14 The method of phase fluorometry of claim 8, further comprising the steps of:

(n) repeating steps (a) through (k) with additional samples and

(o) ranking the determined differential polarized phase angles of each additional sample with respect to the standard to produce a universe of ranked samples.

15 A method of phase fluorometry for protein dynamics characterization comprising:

(a) generating a sample baseband signal at a first frequency;

(b) generating a reference signal correlated to said sample baseband signal;

(c) generating a carrier signal second frequency which is greater than said first frequency;

(d) forming an up-converted sample signal by combining said carrier signal and said baseband signal;

(e) modulating a light source with said up-converted sample signal to form a modulated excitation light;

(f) polarizing the modulated excitation light to form a polarized modulated excitation light;

(g) illuminating a sample with said polarized modulated excitation light.

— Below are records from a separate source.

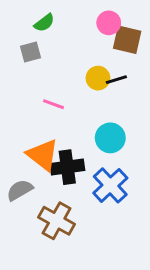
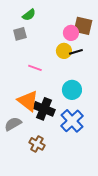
pink circle: (109, 23) -> (71, 33), moved
black cross: (67, 167) -> (44, 109), turned 30
brown cross: (57, 221) -> (37, 144), size x0.7

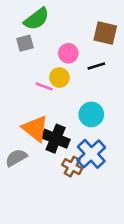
green semicircle: (29, 15) -> (37, 19), size x1.5
pink circle: (71, 33) -> (68, 53), moved
yellow circle: (64, 51) -> (59, 77), moved
brown cross: (37, 144) -> (72, 167), moved

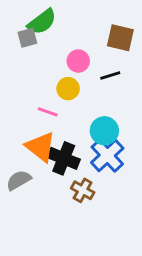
gray square: (25, 43) -> (27, 38), moved
pink line: (44, 86) -> (48, 112), moved
blue cross: (91, 154) -> (107, 155), moved

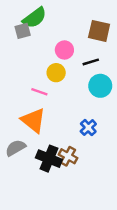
cyan circle: (104, 131) -> (100, 86), moved
blue cross: (107, 155) -> (88, 128), size x0.6
black cross: (64, 158) -> (49, 159), moved

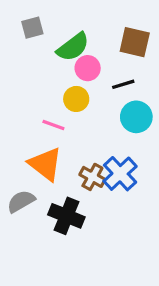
green semicircle: (35, 18) -> (73, 47), moved
gray square: (23, 31) -> (32, 28), moved
blue cross: (88, 128) -> (120, 174), size x1.5
brown cross: (68, 156) -> (92, 177), moved

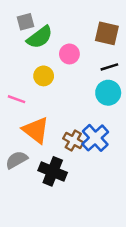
green semicircle: (73, 47) -> (40, 37), moved
black line: (123, 84) -> (109, 67), moved
yellow circle: (76, 99) -> (44, 76), moved
pink line: (53, 125) -> (16, 99), moved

(h) detecting an emission from said sample at a first polarization angle and a second polarization angle;

(i) generating a first polarization angle signal and a second polarization angle signal; and

(j) processing said first polarization angle signal and said second polarization angle signal to produce modulation patterns from the first and second polarization angle signals;

(k) determining a modulated amplitude for the first polarization component;

(l) determining a modulated amplitude for the second polarization component;

(m) deriving the ratio of the first modulated amplitude to the second modulated amplitude;

(n) calculating a frequency-dependent anisotropy;

(o) repeating steps (a) through (n) with a second sample; and

(p) ranking the calculations of the frequency-dependent anisotropy of the two samples.

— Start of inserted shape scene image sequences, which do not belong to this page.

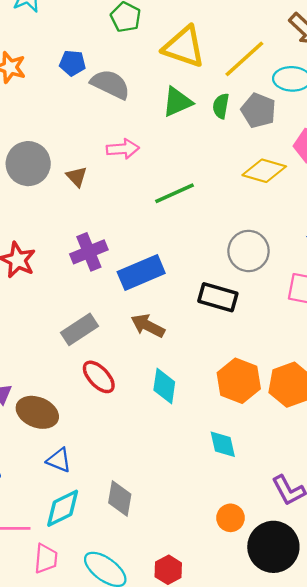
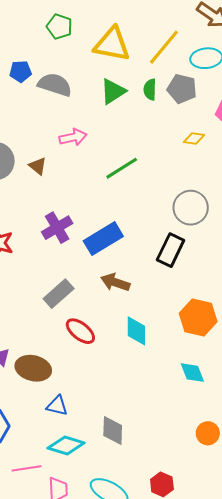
yellow diamond: (264, 171) -> (194, 139), size x0.6
black rectangle: (218, 297) -> (171, 250), turned -72
cyan diamond: (63, 508) -> (66, 446), turned 51

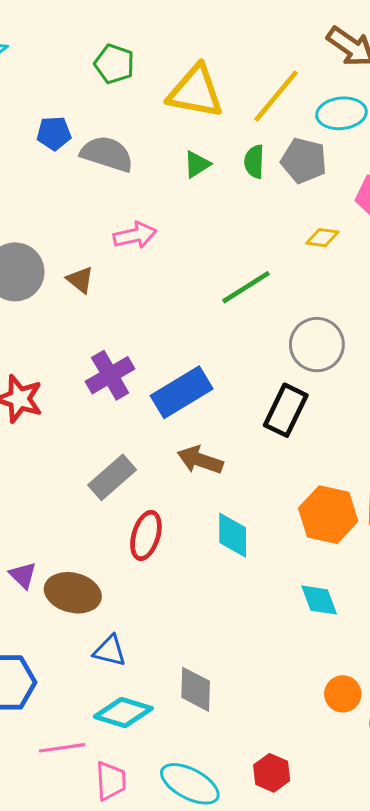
green triangle: (113, 91) -> (197, 164), size x0.7
green line: (122, 168) -> (246, 287), moved
red ellipse: (80, 331) -> (146, 535), turned 68

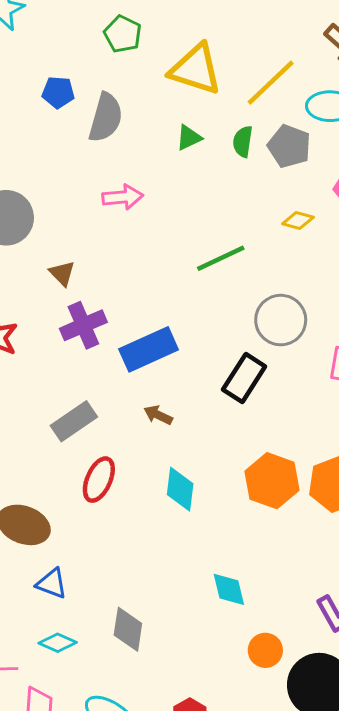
gray semicircle: (107, 154) -> (106, 118), turned 81
brown triangle: (80, 280) -> (62, 273), moved
brown arrow: (200, 460) -> (158, 415), size x0.7
cyan diamond: (319, 600) -> (229, 589), moved
cyan diamond: (123, 712) -> (58, 643), size x0.7

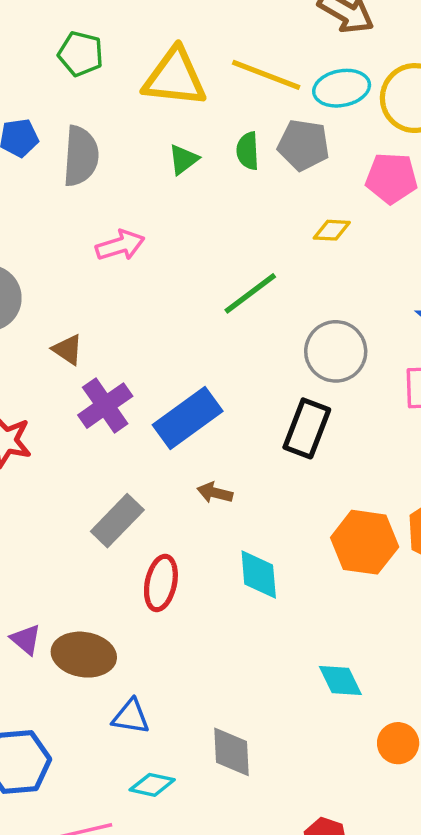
yellow line: (271, 83) -> (266, 75), turned 76

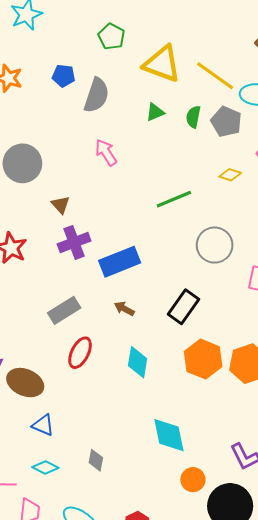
pink arrow: (120, 245) -> (106, 152), turned -120
black rectangle: (307, 428) -> (183, 307), moved
cyan diamond: (340, 680) -> (169, 435), size x1.4
gray diamond: (232, 752) -> (96, 460), size x0.7

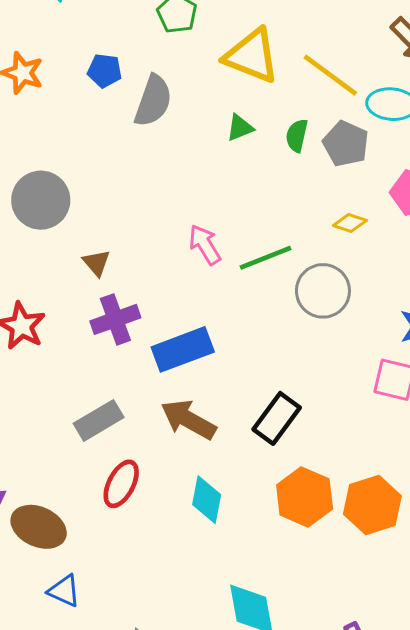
pink arrow: (106, 152) -> (205, 245), moved
gray circle: (215, 245) -> (323, 291), moved
brown arrow: (124, 309) -> (188, 420), size x1.8

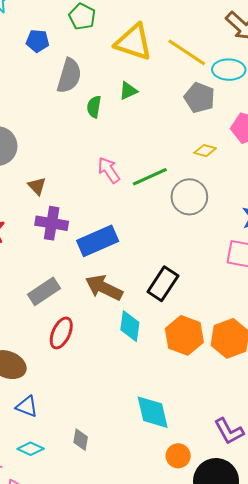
blue pentagon: (105, 71) -> (38, 41), moved
green semicircle: (297, 136) -> (94, 107), moved
purple cross: (115, 319) -> (52, 223), turned 32
cyan diamond: (207, 500) -> (130, 326), moved

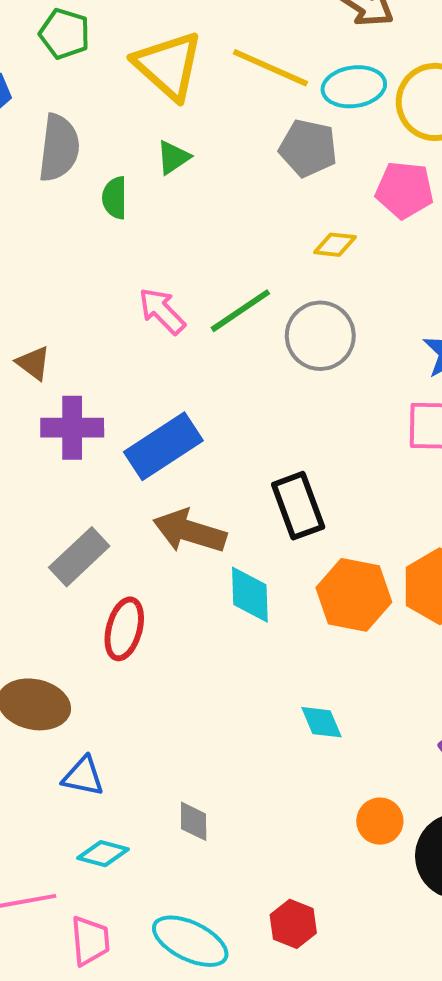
yellow triangle: (134, 42) -> (168, 65), turned 33
black rectangle: (163, 284) -> (298, 506), turned -44
cyan diamond: (153, 412) -> (322, 722), moved, size x0.6

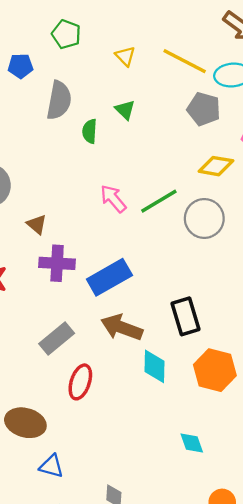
yellow triangle: (168, 65) -> (125, 56), size x0.5
green triangle: (173, 157) -> (125, 110), turned -45
yellow diamond: (335, 245) -> (216, 166), size x1.4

16. A phase fluorometry method for refining computational molecular modeling methods for structure-based drug design comprising the steps of:

a) preparing a sample containing a protein target

b) performing phase fluorometric measurements of differential polarized phase angle and frequency-dependent anisotropy of target protein intrinsic fluorescence to obtain a first set of values for these two parameters

c) adding a test compound to the sample

d) performing phase fluorometric measurements a second time of differential polarized phase angle and frequency-dependent anisotropy of target protein intrinsic fluorescence to obtain a second set of values for these two parameters

e) calculating a response based on a combined measure of the change in these two parameters caused by addition of the test compound

f) comparing said calculated response with the response caused by a standard compound of known efficacy

g) calculating a ranking for the test compound based on its response relative to the standard.

17. The method of claim 16 further comprising the steps of:

h) correlating said ranking with test compound structure to identify favorable structural features

i) providing information on favorable structural features to computational molecular modeling methods for structure-based drug design to improve predictions.